== Segment start ==

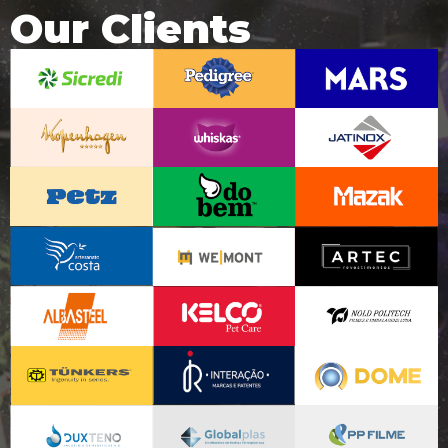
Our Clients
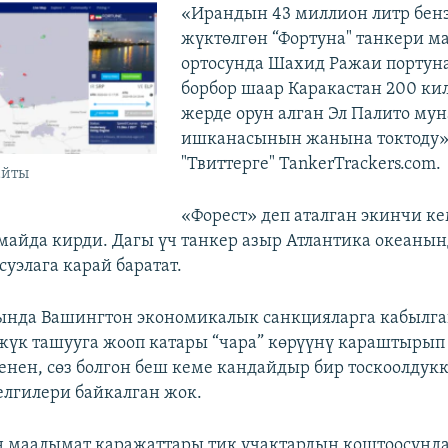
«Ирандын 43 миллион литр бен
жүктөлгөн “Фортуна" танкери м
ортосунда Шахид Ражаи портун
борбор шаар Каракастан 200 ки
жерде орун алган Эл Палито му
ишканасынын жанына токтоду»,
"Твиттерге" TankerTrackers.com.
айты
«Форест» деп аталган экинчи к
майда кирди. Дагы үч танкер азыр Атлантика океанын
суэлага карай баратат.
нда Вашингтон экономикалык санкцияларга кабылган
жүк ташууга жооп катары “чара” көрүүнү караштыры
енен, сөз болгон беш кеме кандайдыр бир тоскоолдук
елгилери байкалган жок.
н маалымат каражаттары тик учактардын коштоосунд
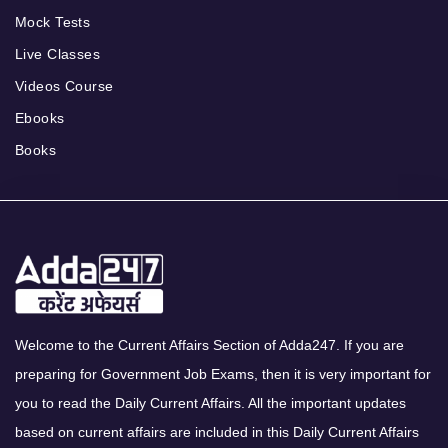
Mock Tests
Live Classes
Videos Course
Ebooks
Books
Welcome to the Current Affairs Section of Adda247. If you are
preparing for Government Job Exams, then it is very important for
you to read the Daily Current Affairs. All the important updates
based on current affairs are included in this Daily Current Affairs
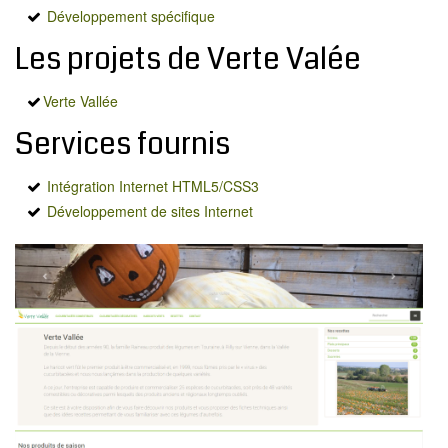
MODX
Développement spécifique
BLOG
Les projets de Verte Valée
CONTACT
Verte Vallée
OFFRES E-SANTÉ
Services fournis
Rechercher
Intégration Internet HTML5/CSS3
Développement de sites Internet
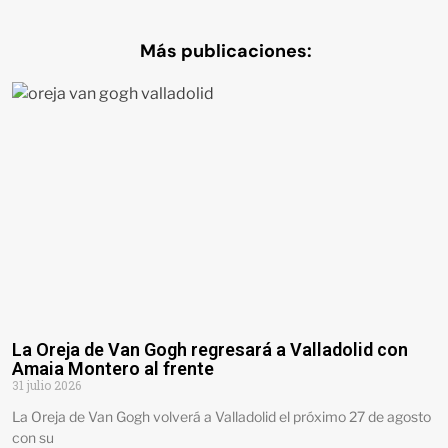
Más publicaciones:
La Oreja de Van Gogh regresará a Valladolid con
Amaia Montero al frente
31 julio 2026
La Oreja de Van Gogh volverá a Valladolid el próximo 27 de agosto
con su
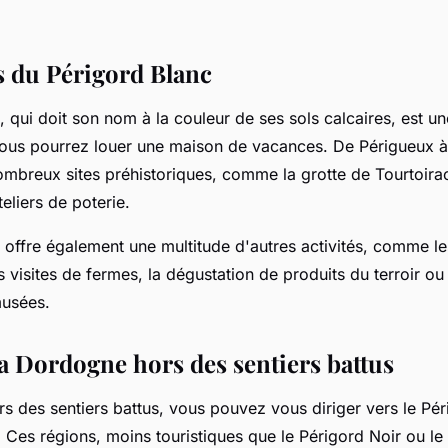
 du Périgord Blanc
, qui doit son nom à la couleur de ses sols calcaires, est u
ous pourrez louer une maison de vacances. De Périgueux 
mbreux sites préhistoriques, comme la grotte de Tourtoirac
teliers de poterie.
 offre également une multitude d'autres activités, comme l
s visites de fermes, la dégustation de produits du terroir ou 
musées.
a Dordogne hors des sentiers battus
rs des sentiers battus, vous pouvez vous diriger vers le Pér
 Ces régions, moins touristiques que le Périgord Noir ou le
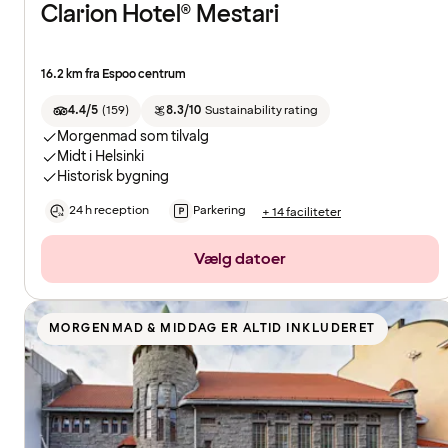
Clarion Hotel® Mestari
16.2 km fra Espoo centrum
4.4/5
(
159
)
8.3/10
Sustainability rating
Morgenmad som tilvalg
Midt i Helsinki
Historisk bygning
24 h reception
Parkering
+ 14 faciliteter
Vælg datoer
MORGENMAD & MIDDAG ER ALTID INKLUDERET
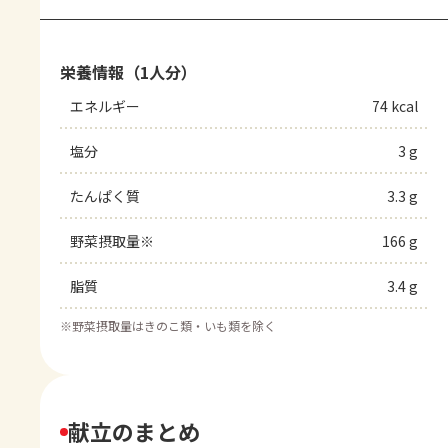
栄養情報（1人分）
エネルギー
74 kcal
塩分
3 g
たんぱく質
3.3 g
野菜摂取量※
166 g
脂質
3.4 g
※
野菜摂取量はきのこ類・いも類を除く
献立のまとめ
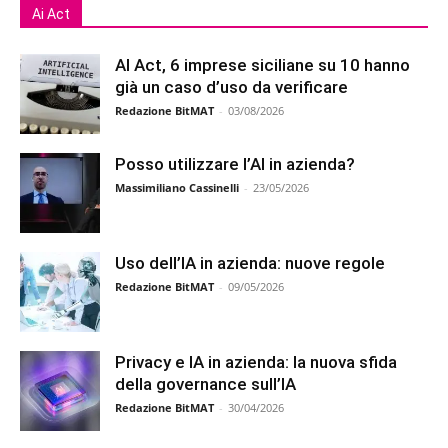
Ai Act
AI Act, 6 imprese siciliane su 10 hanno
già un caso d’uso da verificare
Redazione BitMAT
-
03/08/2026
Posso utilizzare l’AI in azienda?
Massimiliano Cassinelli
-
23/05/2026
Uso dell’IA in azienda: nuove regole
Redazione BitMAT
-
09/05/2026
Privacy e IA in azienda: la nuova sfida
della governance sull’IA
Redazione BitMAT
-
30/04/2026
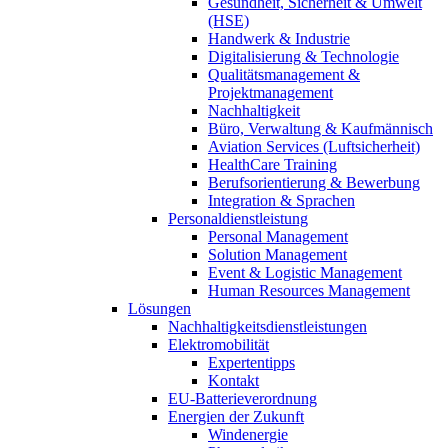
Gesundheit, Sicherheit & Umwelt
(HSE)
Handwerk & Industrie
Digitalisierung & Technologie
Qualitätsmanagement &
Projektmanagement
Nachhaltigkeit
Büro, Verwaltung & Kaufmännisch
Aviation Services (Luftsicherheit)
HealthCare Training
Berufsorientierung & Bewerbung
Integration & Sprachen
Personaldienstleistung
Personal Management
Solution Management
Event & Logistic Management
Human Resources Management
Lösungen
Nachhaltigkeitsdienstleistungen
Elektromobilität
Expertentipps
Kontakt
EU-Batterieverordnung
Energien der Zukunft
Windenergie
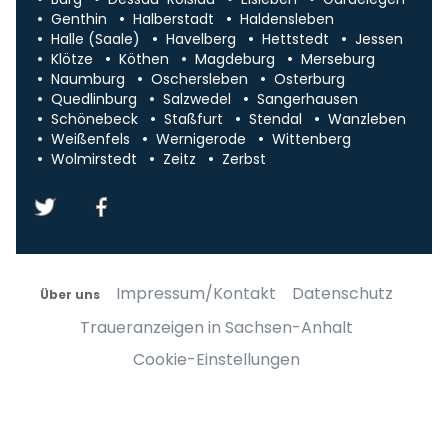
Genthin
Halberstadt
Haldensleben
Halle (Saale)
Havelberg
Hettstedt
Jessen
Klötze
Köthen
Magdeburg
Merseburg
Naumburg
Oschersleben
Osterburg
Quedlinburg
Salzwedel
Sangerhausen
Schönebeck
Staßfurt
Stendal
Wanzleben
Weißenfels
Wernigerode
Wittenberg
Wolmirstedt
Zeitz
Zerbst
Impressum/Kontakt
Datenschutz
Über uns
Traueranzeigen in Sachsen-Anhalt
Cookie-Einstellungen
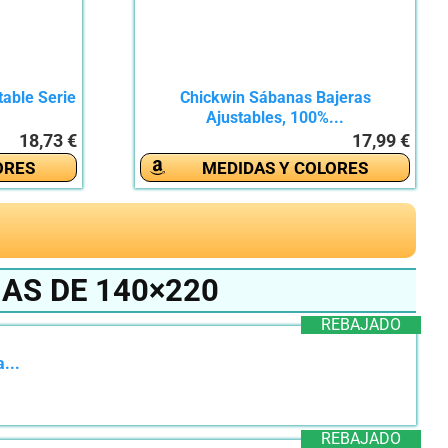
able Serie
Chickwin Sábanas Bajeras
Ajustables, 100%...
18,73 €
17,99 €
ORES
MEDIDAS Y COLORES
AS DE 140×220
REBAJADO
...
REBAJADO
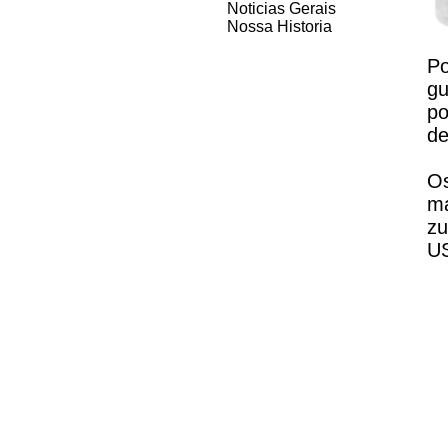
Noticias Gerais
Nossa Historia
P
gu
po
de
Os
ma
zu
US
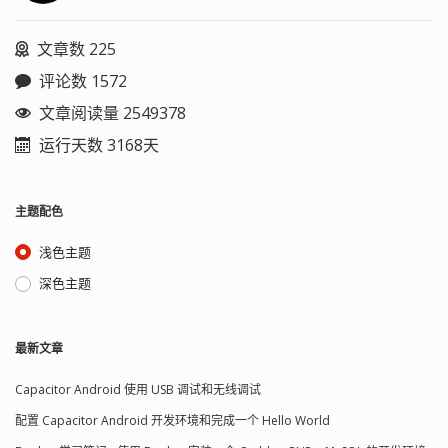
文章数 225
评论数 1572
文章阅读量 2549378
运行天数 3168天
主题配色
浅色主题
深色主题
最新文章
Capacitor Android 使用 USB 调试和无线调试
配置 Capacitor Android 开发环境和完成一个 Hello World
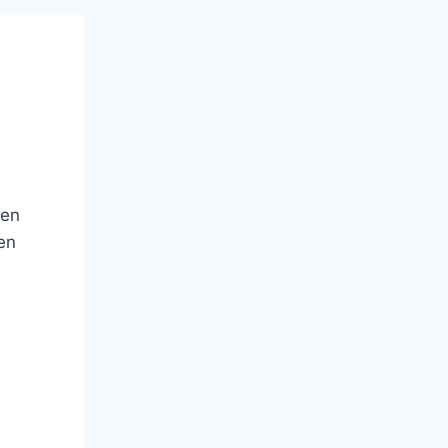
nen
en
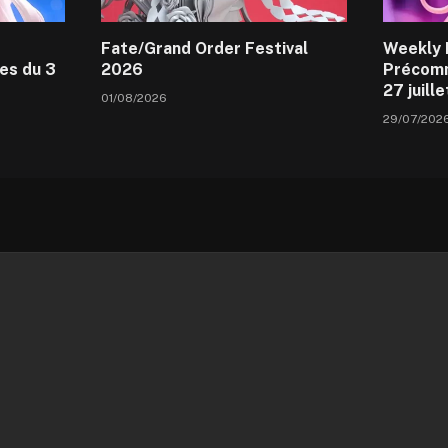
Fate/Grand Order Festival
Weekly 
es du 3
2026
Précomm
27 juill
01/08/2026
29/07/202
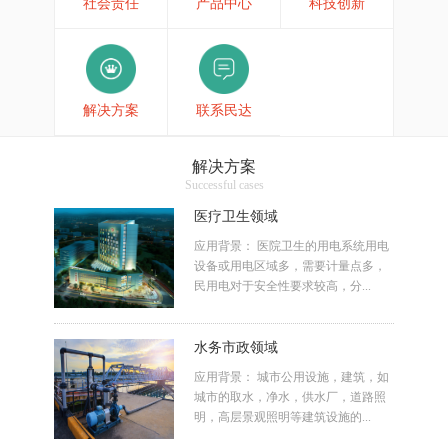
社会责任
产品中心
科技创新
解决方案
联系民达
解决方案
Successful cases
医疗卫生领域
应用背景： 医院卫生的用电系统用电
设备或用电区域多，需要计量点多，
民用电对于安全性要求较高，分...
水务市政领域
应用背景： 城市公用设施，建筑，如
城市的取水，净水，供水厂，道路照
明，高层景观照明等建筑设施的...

== Segment end ==

- _WORK ORDER_: In the records above, how many lines contain the string "sentiers"? State that number only.

- _TASK RESULT_: 2